(Data entries)
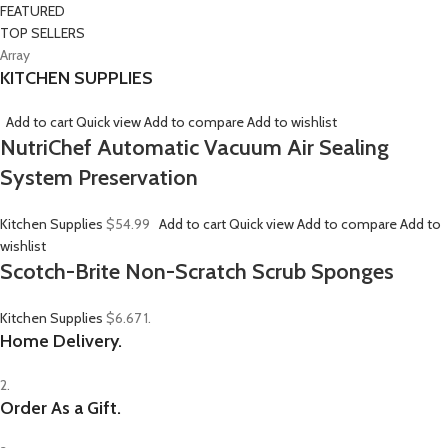
FEATURED
TOP SELLERS
Array
KITCHEN SUPPLIES
Add to cart
Quick view
Add to compare
Add to wishlist
NutriChef Automatic Vacuum Air Sealing
System Preservation
Kitchen Supplies
$54.99
Add to cart
Quick view
Add to compare
Add to
wishlist
Scotch-Brite Non-Scratch Scrub Sponges
Kitchen Supplies
$6.67
1.
Home Delivery.
2.
Order As a Gift.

:: EXERCISE OBJECTIVE ::
Copy the entries exactly. Leave out the images.

:: EXERCISE RESULT ::
FEATURED
TOP SELLERS
Array
KITCHEN SUPPLIES
Add to cart
Quick view
Add to compare
Add to wishlist
NutriChef Automatic Vacuum Air Sealing
System Preservation
Kitchen Supplies
$54.99
Add to cart
Quick view
Add to compare
Add to
wishlist
Scotch-Brite Non-Scratch Scrub Sponges
Kitchen Supplies
$6.67
1.
Home Delivery.
2.
Order As a Gift.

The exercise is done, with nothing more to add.